# The problem:
From the first line to the last, give the material again exactly, without the images.

# Dataset entries:

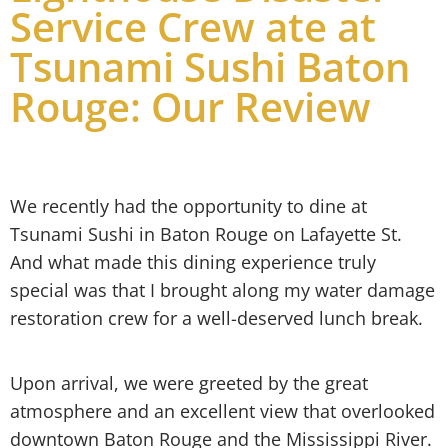
Service Crew ate at
Tsunami Sushi Baton
Rouge: Our Review
We recently had the opportunity to dine at
Tsunami Sushi in Baton Rouge on Lafayette St.
And what made this dining experience truly
special was that I brought along my water damage
restoration crew for a well-deserved lunch break.
Upon arrival, we were greeted by the great
atmosphere and an excellent view that overlooked
downtown Baton Rouge and the Mississippi River.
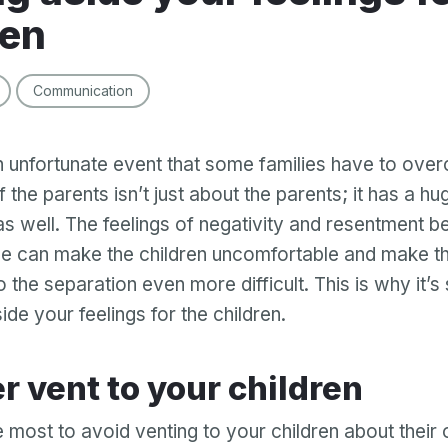
ren
Communication
n unfortunate event that some families have to ove
 the parents isn’t just about the parents; it has a h
 as well. The feelings of negativity and resentment 
e can make the children uncomfortable and make t
 the separation even more difficult. This is why it’s s
ide your feelings for the children.
ver vent to your children
e most to avoid venting to your children about their 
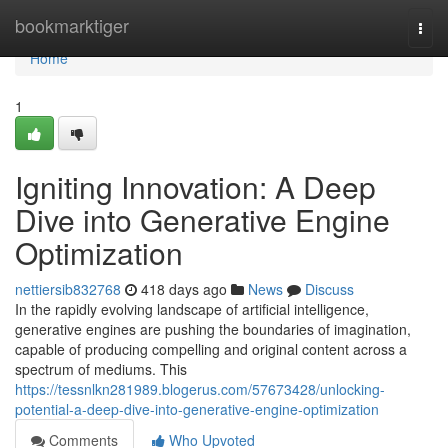
Home
bookmarktiger
Togg
navi
Home
1
Igniting Innovation: A Deep
Dive into Generative Engine
Optimization
nettiersib832768
418 days ago
News
Discuss
In the rapidly evolving landscape of artificial intelligence,
generative engines are pushing the boundaries of imagination,
capable of producing compelling and original content across a
spectrum of mediums. This
https://tessnlkn281989.blogerus.com/57673428/unlocking-
potential-a-deep-dive-into-generative-engine-optimization
Comments
Who Upvoted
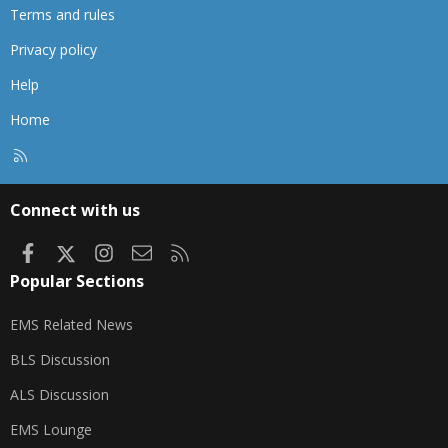
Terms and rules
Privacy policy
Help
Home
R
S
S
Connect with us
Facebook
X
Instagram
Contact us
RSS
Popular Sections
EMS Related News
BLS Discussion
ALS Discussion
EMS Lounge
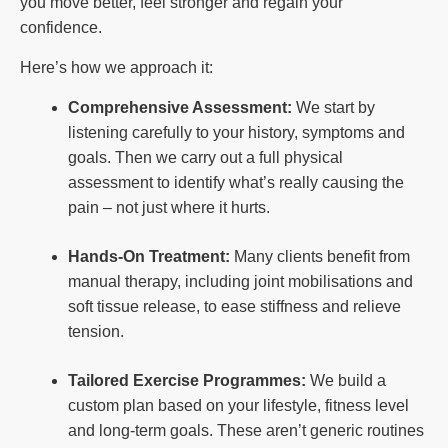
you move better, feel stronger and regain your
confidence.
Here’s how we approach it:
Comprehensive Assessment:
We start by
listening carefully to your history, symptoms and
goals. Then we carry out a full physical
assessment to identify what’s really causing the
pain – not just where it hurts.
Hands-On Treatment:
Many clients benefit from
manual therapy, including joint mobilisations and
soft tissue release, to ease stiffness and relieve
tension.
Tailored Exercise Programmes:
We build a
custom plan based on your lifestyle, fitness level
and long-term goals. These aren’t generic routines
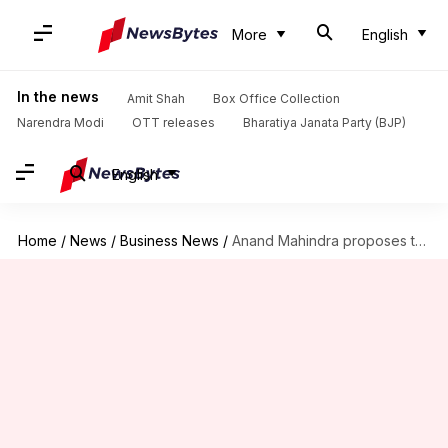
More
English
In the news
Amit Shah
Box Office Collection
Narendra Modi
OTT releases
Bharatiya Janata Party (BJP)
English
Home
/
News
/
Business News
/
Anand Mahindra proposes to fund an Indian alternative to Facebook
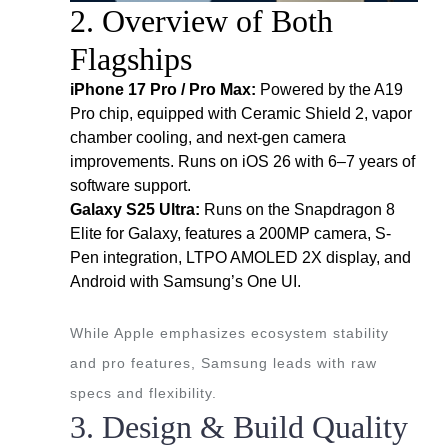
2. Overview of Both
Flagships
iPhone 17 Pro / Pro Max:
Powered by the A19
Pro chip, equipped with Ceramic Shield 2, vapor
chamber cooling, and next-gen camera
improvements. Runs on iOS 26 with 6–7 years of
software support.
Galaxy S25 Ultra:
Runs on the Snapdragon 8
Elite for Galaxy, features a 200MP camera, S-
Pen integration, LTPO AMOLED 2X display, and
Android with Samsung’s One UI.
While Apple emphasizes ecosystem stability
and pro features, Samsung leads with raw
specs and flexibility.
3. Design & Build Quality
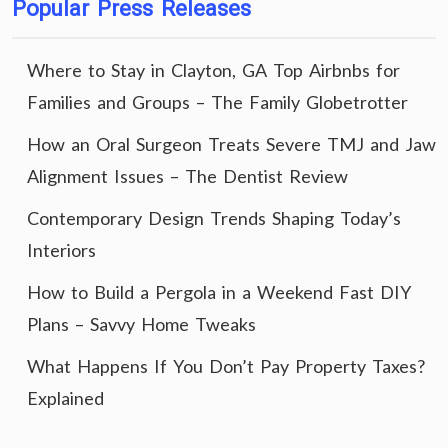
Popular Press Releases
Where to Stay in Clayton, GA Top Airbnbs for
Families and Groups – The Family Globetrotter
How an Oral Surgeon Treats Severe TMJ and Jaw
Alignment Issues – The Dentist Review
Contemporary Design Trends Shaping Today’s
Interiors
How to Build a Pergola in a Weekend Fast DIY
Plans – Savvy Home Tweaks
What Happens If You Don’t Pay Property Taxes?
Explained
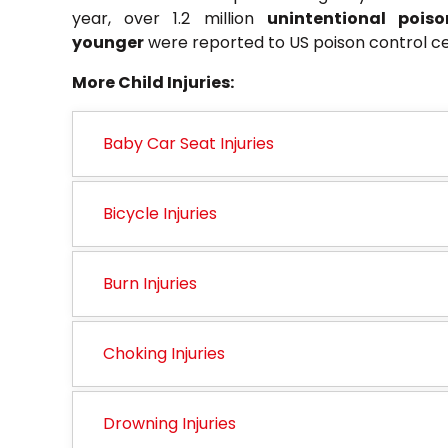
year, over 1.2 million
unintentional pois
younger
were reported to US poison control ce
More Child Injuries:
Baby Car Seat Injuries
Bicycle Injuries
Burn Injuries
Choking Injuries
Drowning Injuries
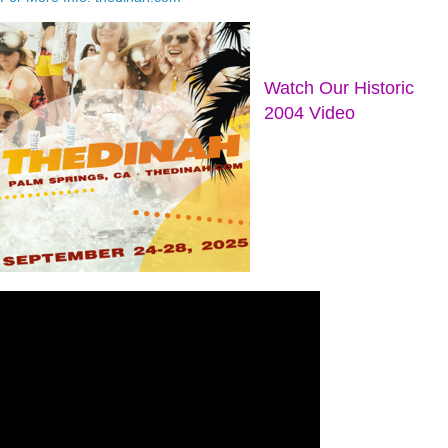
Watch Our Historic
2004 Video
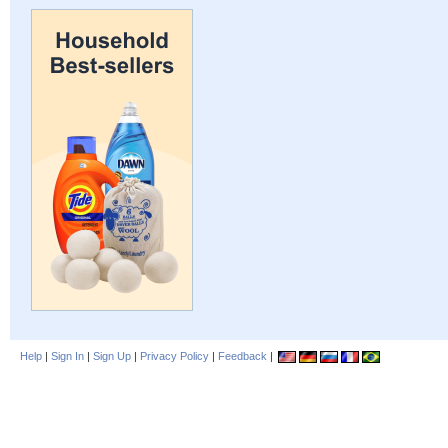
Help
|
Sign In
|
Sign Up
|
Privacy Policy
|
Feedback
|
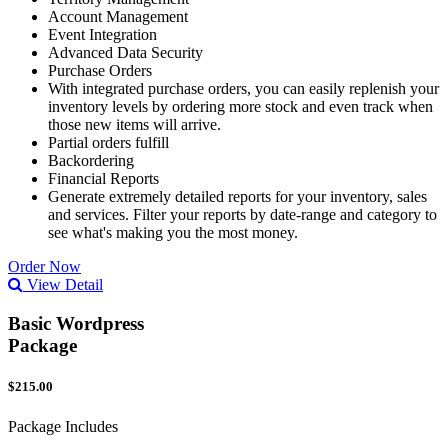
Account Management
Event Integration
Advanced Data Security
Purchase Orders
With integrated purchase orders, you can easily replenish your
inventory levels by ordering more stock and even track when
those new items will arrive.
Partial orders fulfill
Backordering
Financial Reports
Generate extremely detailed reports for your inventory, sales
and services. Filter your reports by date-range and category to
see what's making you the most money.
Order Now
View Detail
Basic Wordpress
Package
$215.00
Package Includes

# Answer to this task:
Service Crew ate at
Tsunami Sushi Baton
Rouge: Our Review
We recently had the opportunity to dine at
Tsunami Sushi in Baton Rouge on Lafayette St.
And what made this dining experience truly
special was that I brought along my water damage
restoration crew for a well-deserved lunch break.
Upon arrival, we were greeted by the great
atmosphere and an excellent view that overlooked
downtown Baton Rouge and the Mississippi River.
ren
Communication
n unfortunate event that some families have to ove
 the parents isn’t just about the parents; it has a h
 as well. The feelings of negativity and resentment 
e can make the children uncomfortable and make t
 the separation even more difficult. This is why it’s s
ide your feelings for the children.
ver vent to your children
e most to avoid venting to your children about their 
Home
bookmarktiger
Togg
navi
Home
1
Igniting Innovation: A Deep
Dive into Generative Engine
Optimization
nettiersib832768
418 days ago
News
Discuss
In the rapidly evolving landscape of artificial intelligence,
generative engines are pushing the boundaries of imagination,
capable of producing compelling and original content across a
spectrum of mediums. This
https://tessnlkn281989.blogerus.com/57673428/unlocking-
potential-a-deep-dive-into-generative-engine-optimization
Comments
Who Upvoted
Terms and rules
Privacy policy
Help
Home
R
S
S
Connect with us
Facebook
X
Instagram
Contact us
RSS
Popular Sections
EMS Related News
BLS Discussion
ALS Discussion
EMS Lounge
you move better, feel stronger and regain your
confidence.
Here’s how we approach it:
Comprehensive Assessment:
We start by
listening carefully to your history, symptoms and
goals. Then we carry out a full physical
assessment to identify what’s really causing the
pain – not just where it hurts.
Hands-On Treatment:
Many clients benefit from
manual therapy, including joint mobilisations and
soft tissue release, to ease stiffness and relieve
tension.
Tailored Exercise Programmes:
We build a
custom plan based on your lifestyle, fitness level
and long-term goals. These aren’t generic routines
More
English
In the news
Amit Shah
Box Office Collection
Narendra Modi
OTT releases
Bharatiya Janata Party (BJP)
English
Home
/
News
/
Business News
/
Anand Mahindra proposes to fund an Indian alternative to Facebook
2. Overview of Both
Flagships
iPhone 17 Pro / Pro Max:
Powered by the A19
Pro chip, equipped with Ceramic Shield 2, vapor
chamber cooling, and next-gen camera
improvements. Runs on iOS 26 with 6–7 years of
software support.
Galaxy S25 Ultra:
Runs on the Snapdragon 8
Elite for Galaxy, features a 200MP camera, S-
Pen integration, LTPO AMOLED 2X display, and
Android with Samsung’s One UI.
While Apple emphasizes ecosystem stability
and pro features, Samsung leads with raw
specs and flexibility.
3. Design & Build Quality
Popular Press Releases
Where to Stay in Clayton, GA Top Airbnbs for
Families and Groups – The Family Globetrotter
How an Oral Surgeon Treats Severe TMJ and Jaw
Alignment Issues – The Dentist Review
Contemporary Design Trends Shaping Today’s
Interiors
How to Build a Pergola in a Weekend Fast DIY
Plans – Savvy Home Tweaks
What Happens If You Don’t Pay Property Taxes?
Explained
year, over 1.2 million
unintentional pois
younger
were reported to US poison control ce
More Child Injuries:
Baby Car Seat Injuries
Bicycle Injuries
Burn Injuries
Choking Injuries
Drowning Injuries
Watch Our Historic
2004 Video
Help
|
Sign In
|
Sign Up
|
Privacy Policy
|
Feedback
|
Account Management
Event Integration
Advanced Data Security
Purchase Orders
With integrated purchase orders, you can easily replenish your
inventory levels by ordering more stock and even track when
those new items will arrive.
Partial orders fulfill
Backordering
Financial Reports
Generate extremely detailed reports for your inventory, sales
and services. Filter your reports by date-range and category to
see what's making you the most money.
Order Now
View Detail
Basic Wordpress
Package
$215.00
Package Includes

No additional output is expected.